In the restaurant business you can sell cheap food to lots of people, or you can sell expensive food to a few.
The design of most restaurants reflects this reality.
Places like McDonalds are made for a quick turnover. The tables are cramped and the chairs purposely uncomfortable to sit in for long.
The idea is you will eat quickly and go, making space for more customers.
High end restaurants, on the other hand, tend to have much larger tables and more comfortable chairs.
Long lunches are encouraged so long as multiple courses are served and the wine flows.
Restaurant suppliers even categorise chairs by the duration people are willing to sit in them.
Opening a fast food place? Order the 30 minute metal seats.
Launching a fancy eatery? Go for the three hour plush ones.
As a recent episode of the podcast Planet Money noted, restaurants are not so much selling food as they are renting time and space to their diners.
“You’ve got to get the most out of every table, every seat, every minute that you’re open,” explains host Dan Pashman.
Stephani Robson, a design psychologist who now teaches at Cornell University, helps restauranteurs find the optimum balance between price, time and space.
One of Robson’s findings is that customers prefer tables that are “anchored” – whether in a corner or up against a wall – perhaps thanks to the caveman part of our brain that likes to defend our space.
“But there’s something else at play besides wanting to control your own personal territory when you choose that sweet little table for two in the corner,” Robson explains.

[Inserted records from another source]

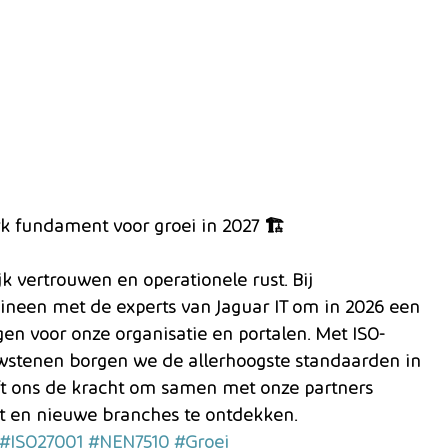
k fundament voor groei in 2027 🏗️
k vertrouwen en operationele rust. Bij 
ineen met de experts van Jaguar IT om in 2026 een 
n voor onze organisatie en portalen. Met ISO-
wstenen borgen we de allerhoogste standaarden in 
eeft ons de kracht om samen met onze partners 
t en nieuwe branches te ontdekken. 
#ISO27001
#NEN7510
#Groei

“You also want to disappear a little, to not draw attention to yourself. Let me take my Instagram shot of the sweet potato gnocchi in peace.”
She has found there is an optimum gap between tables of 16 inches.
“It’s the Goldilocks distance. We don’t like to feel too isolated; we also don’t like to feel too crammed together,” explains Pashman.
But for every rule there is an exception – and the rise of communal bench seating in premium restaurants is just that.